Page last updated at 11:31 GMT, Monday, 23 February 2009

Sudan: From shack to silver screen

Inside South Sudan's first cinema..

By Peter Martell
BBC News, Juba

After years of war, the opening of a new cinema in South Sudan's capital is being welcomed as a step towards a return to normal life.

The 21-year bloody civil war left the south in ruins, as southern rebels battled government forces from the north.

This cinema portrays peace, it shows we can be like other countries
Cinema goer William Amacha

And it has been a long time since Juba's residents have been able to go to the movies.

A noisy tin shack packed with people has been the only option for most people.

But squeezed in tight in a darkened room, it is hard to make out what is happening at all on the flickering screen.

Those lucky enough to be at the front, tend to shout out what they think is the story to those further back.

So the new cinema has been causing great excitement.

"Better than TV"

King Kong, a tale of a giant gorilla loose in New York, was the opening show.

For many, it was been the first time they had seen a film on the big screen.

Cinema attendant in Juba
Juba's new cinema is a step towards a return to normal life in the region.

"The film was nice, but monkey was very, very big," said Lennana Johnson, emerging wide eyed.

"I have never physically seen an animal like that before, - we could not see such things in the war.

"It is better than television, it is very large!"

Juba's old cinema was destroyed during the bitter conflict - and has now been converted into a church.

Peace came four years ago, but the challenges to reconstruct the war-shattered region are enormous.

There is little reliable electricity - the simple film shacks are powered by noisy generators that drown out the sound.

But things are different in the new cinema, opening every weekend inside a cultural centre and seating several hundred people.

Comfy seats

The large screen, comfy seats, booming surround sound and cooling fans have had a big impression on those who have come to watch.

I want to see some American action movies at the cinema but the tickets are too much
Bellvu Ajok

"We hope it will make a change in the lives of the people of Juba," said the cinema manager Andrew Matsiko.

"Most of them have never seen anything beyond a small television screen, so if they see a movie on a nine by four metre screen, they are so amazed."

South Sudan - an area larger than Spain and Portugal combined, but where tarred roads remain a rarity except for a short stretch in Juba - is still struggling to develop.

New hotels and shining buildings of government offices are being built, but much of Juba remains a city of tin houses or thatch huts.

So the cinema represents more than just entertainment.
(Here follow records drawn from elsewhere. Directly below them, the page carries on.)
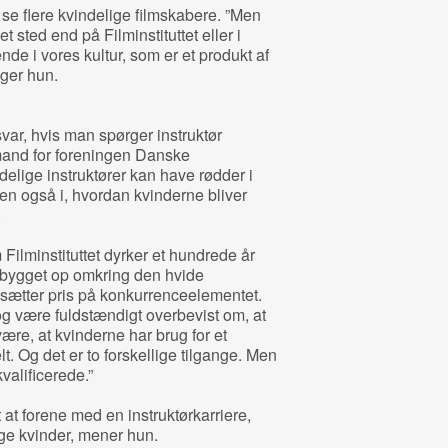
se flere kvindelige filmskabere. ”Men
 sted end på Filminstituttet eller i
de i vores kultur, som er et produkt af
ger hun.
var, hvis man spørger instruktør
mand for foreningen Danske
delige instruktører kan have rødder i
n også i, hvordan kvinderne bliver
.
 Filminstituttet dyrker et hundrede år
bygget op omkring den hvide
sætter pris på konkurrenceelementet.
g være fuldstændigt overbevist om, at
ære, at kvinderne har brug for et
lt. Og det er to forskellige tilgange. Men
valificerede.”
 at forene med en instruktørkarriere,
nge kvinder, mener hun.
"The cinema portrays a kind of peace, because it shows we can be like other countries," said first-time cinema goer William Amacha.

"War destroys everything, but this shows that the peace has come now."

Coming together

Others said it showed a different image of a country known to much of the world either only for war or for a gross lack of development.
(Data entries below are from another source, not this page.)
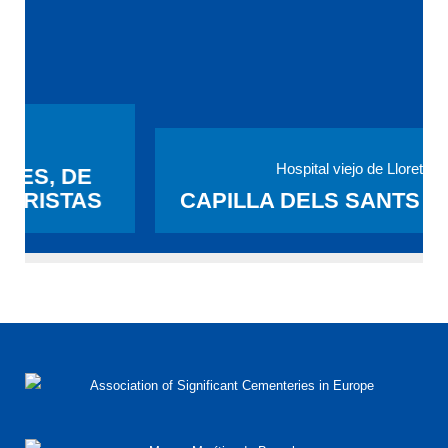
Hospital viejo de Lloret
CAPILLA DELS SANTS METGES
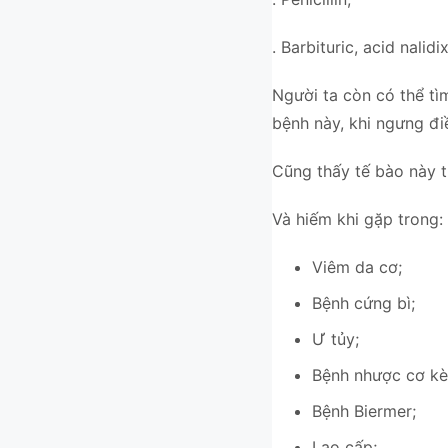
. Barbituric, acid nalid
Người ta còn có thể tì
bệnh này, khi ngưng đi
Cũng thấy tế bào này tr
Và hiếm khi gặp trong:
Viêm da cơ;
Bệnh cứng bì;
Ư tủy;
Bệnh nhược cơ kè
Bệnh Biermer;
Lao cấp;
"Most people think that this is a remote part of Africa - that they don't have houses, only trees and animals," said Dusam Poni Sejerina, a Sudanese who spent the war in the United States.

The southern Sudanese city of Juba
Much of Juba remains a city of tin houses or thatch huts

"They don't think it is a place where we could have anything like a cinema."

Ms Sejerina said she believed that the cinema could help to bring people together in a common experience.

"We are coming together to just share a laugh, but we are also breaking that barrier of cultural differences," she added.

"We are coming together so that we can have that experience of 'oh, we're human' - rather than the differences of tribalism."

However, tickets cost $10 - 20 times the cost of a seat in the film shack seat - and are far too expensive for most.

Educate and entertain

"I want to see some American action movies at the cinema but the tickets are too much," said Bellvu Ajok, shouting outside a video-shack.

"But I have to go: The television screens are too small here for everyone to see."

Organisers say they hope to reduce costs to make it accessible to more.

They promise a wide range of films, from Hollywood blockbusters to African films and children's cartoons.

Cinema staff say they also say they will screen shows that could help to educate, as well as entertain.

Upcoming films include Warchild, a documentary about a Sudanese boy forced to fight in the civil war.

"We want to provide entertainment, but also want to show movies that are relevant to people in Sudan," Matsiko added.

"We can screen movies that could have a big impact on the people."